[Dataset entries]
________________

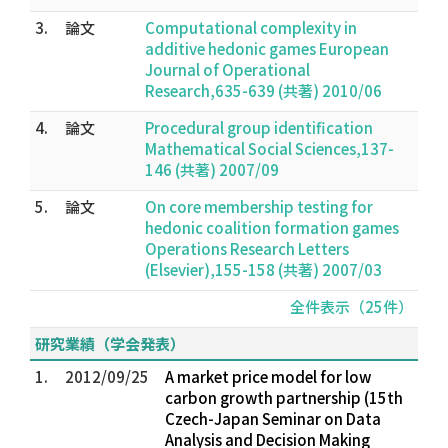
3.
論文
Computational complexity in
additive hedonic games European
Journal of Operational
Research,635-639 (共著) 2010/06
4.
論文
Procedural group identification
Mathematical Social Sciences,137-
146 (共著) 2007/09
5.
論文
On core membership testing for
hedonic coalition formation games
Operations Research Letters
(Elsevier),155-158 (共著) 2007/03
全件表示（25件）
研究業績（学会発表）
1.
2012/09/25
A market price model for low
carbon growth partnership (15th
Czech-Japan Seminar on Data
Analysis and Decision Making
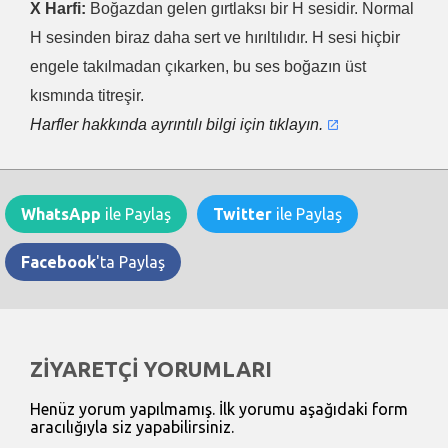
X Harfi:
Boğazdan gelen gırtlaksı bir H sesidir. Normal
H sesinden biraz daha sert ve hırıltılıdır. H sesi hiçbir
engele takılmadan çıkarken, bu ses boğazın üst
kısmında titreşir.
Harfler hakkında ayrıntılı bilgi için tıklayın.
WhatsApp
ile Paylaş
Twitter
ile Paylaş
Facebook
'ta Paylaş
ZİYARETÇİ YORUMLARI
Henüz yorum yapılmamış. İlk yorumu aşağıdaki form
aracılığıyla siz yapabilirsiniz.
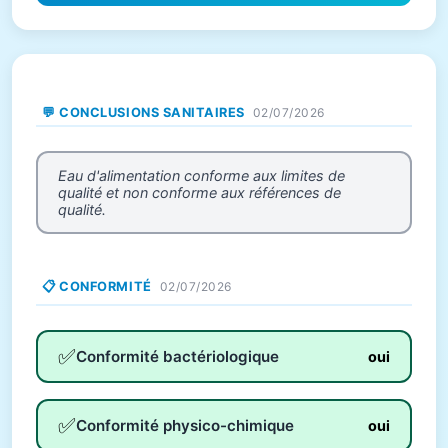
💬 CONCLUSIONS SANITAIRES
02/07/2026
Eau d'alimentation conforme aux limites de
qualité et non conforme aux références de
qualité.
📋 CONFORMITÉ
02/07/2026
✅
Conformité bactériologique
oui
✅
Conformité physico-chimique
oui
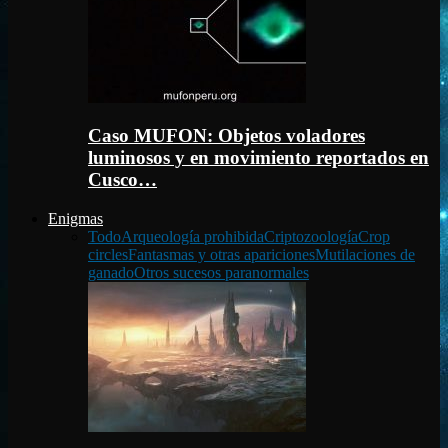
Caso MUFON: Objetos voladores
luminosos y en movimiento reportados en
Cusco…
Enigmas
Todo
Arqueología prohibida
Criptozoología
Crop
circles
Fantasmas y otras apariciones
Mutilaciones de
ganado
Otros sucesos paranormales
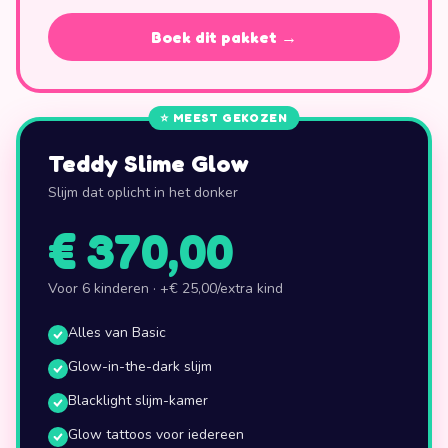
Boek dit pakket →
⭐
MEEST GEKOZEN
Teddy Slime Glow
Slijm dat oplicht in het donker
€ 370,00
Voor 6 kinderen · +
€ 25,00
/extra kind
Alles van Basic
Glow-in-the-dark slijm
Blacklight slijm-kamer
Glow tattoos voor iedereen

________________

- _PROMPT_:
Look over the data above and show each line that contains "hedonic".

- _TASK SOLUTION_:
additive hedonic games European
hedonic coalition formation games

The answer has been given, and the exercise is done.